Related Work & Insights¶
- vs. RAM / MKT: These methods freeze the image encoder, limiting their ability to capture complex industrial domain knowledge. SFR-Net bridges the domain gap via RS.
- vs. DualCoOp / ML-Decoder: While strong in general domains, they lose their edge in fine-grained industrial scenarios. SFR-Net achieves roughly 2.4× the mAP of ML-Decoder on WZ-Pipe.

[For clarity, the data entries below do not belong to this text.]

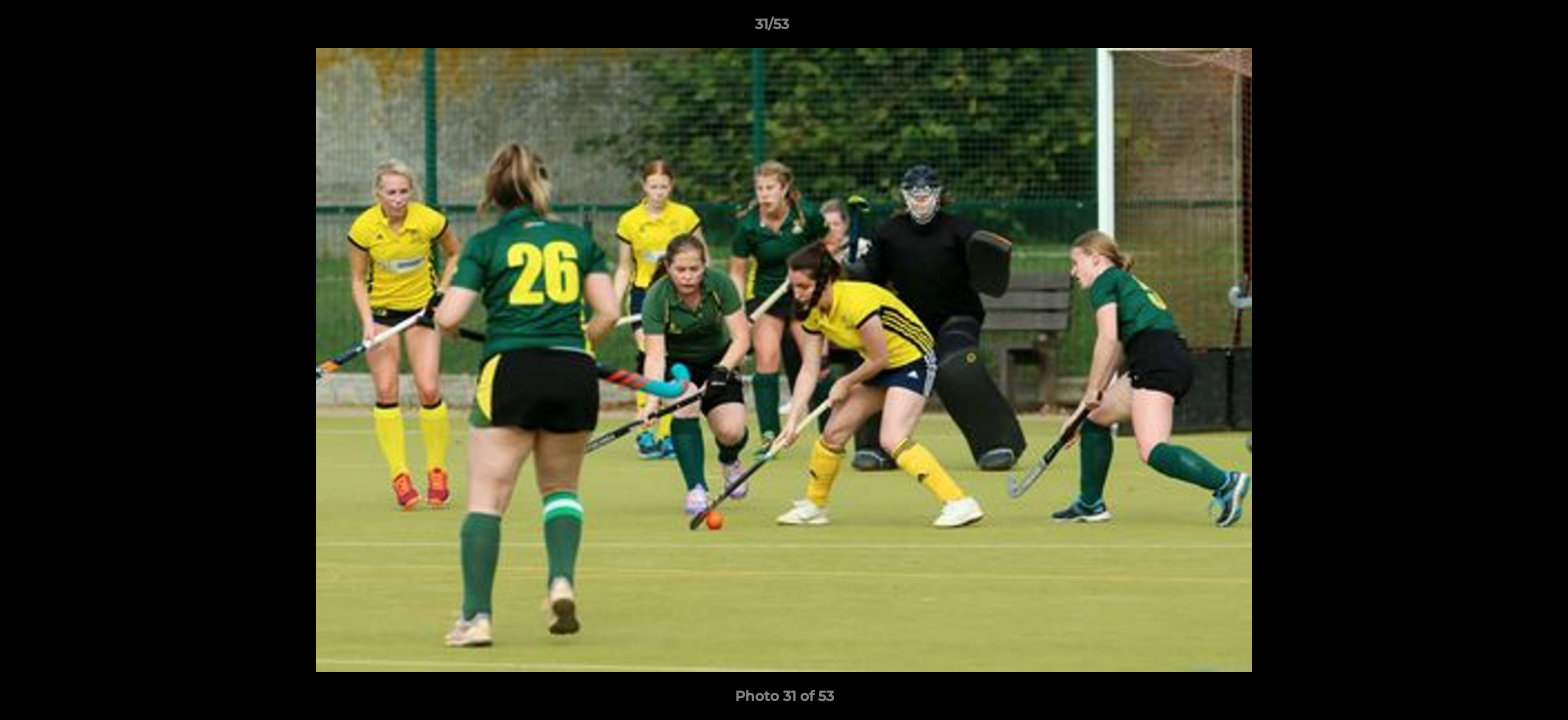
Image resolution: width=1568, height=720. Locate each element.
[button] (1484, 29)
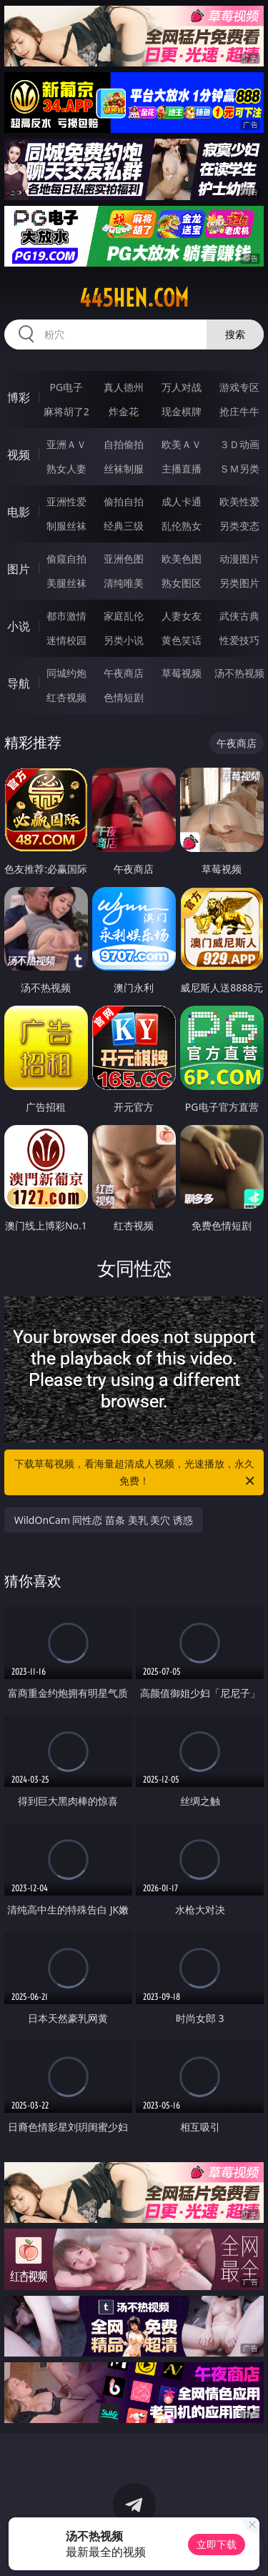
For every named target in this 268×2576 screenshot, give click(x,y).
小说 (18, 626)
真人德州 (124, 387)
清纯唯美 (124, 583)
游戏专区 (239, 387)
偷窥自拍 (66, 558)
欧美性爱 (239, 501)
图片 (18, 569)
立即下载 (217, 2544)
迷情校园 (66, 640)
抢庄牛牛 (239, 411)
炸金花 (124, 411)
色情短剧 (124, 697)
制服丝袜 (66, 525)
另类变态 (239, 525)
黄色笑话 (182, 640)
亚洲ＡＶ (66, 444)
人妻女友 (182, 616)
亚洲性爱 (66, 501)
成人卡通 (182, 501)
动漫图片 (239, 558)
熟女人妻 (66, 468)
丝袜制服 (124, 468)
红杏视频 (66, 697)
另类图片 (239, 583)
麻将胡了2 (66, 411)
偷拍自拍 (124, 501)
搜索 (235, 334)
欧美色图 (182, 558)
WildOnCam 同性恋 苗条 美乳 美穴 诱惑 (103, 1520)
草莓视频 (182, 673)
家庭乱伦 (124, 616)
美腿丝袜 (66, 583)
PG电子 (66, 387)
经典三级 (124, 525)
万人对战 (182, 387)
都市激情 (66, 616)
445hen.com (134, 298)
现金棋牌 (182, 411)
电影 (18, 512)
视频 (18, 454)
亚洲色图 (124, 558)
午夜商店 (124, 673)
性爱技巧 (239, 640)
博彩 (18, 397)
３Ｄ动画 (239, 444)
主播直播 (182, 468)
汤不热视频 (239, 673)
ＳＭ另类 (239, 468)
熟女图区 (182, 583)
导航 (18, 683)
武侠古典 (239, 616)
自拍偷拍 (124, 444)
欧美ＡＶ (182, 444)
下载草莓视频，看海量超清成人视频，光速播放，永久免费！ (135, 1473)
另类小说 (124, 640)
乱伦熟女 (182, 525)
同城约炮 (66, 673)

- vs. CT-GNN: Unlike closed-set GNNs that model category co-occurrence, SFR-Net uses GCN to learn a transferable refinement skill, making the graph approach viable for zero-shot tasks.
Rating¶
- Novelty: ⭐⭐⭐⭐ The "transferable scoring logic" and three-stage disambiguation are highly effective in this professional domain.
- Experimental Thoroughness: ⭐⭐⭐⭐ Comprehensive results across two datasets and two tasks, though some hyperparameter sensitivity analyses were relegated to supplementary materials.
- Writing Quality: ⭐⭐⭐⭐ Clear logical flow from "Alignment Ambiguity" to the three-stage solution.
- Value: ⭐⭐⭐⭐ Addresses a high-cost industrial pain point; the open-sourced WZ-Pipe dataset and code are significant contributions.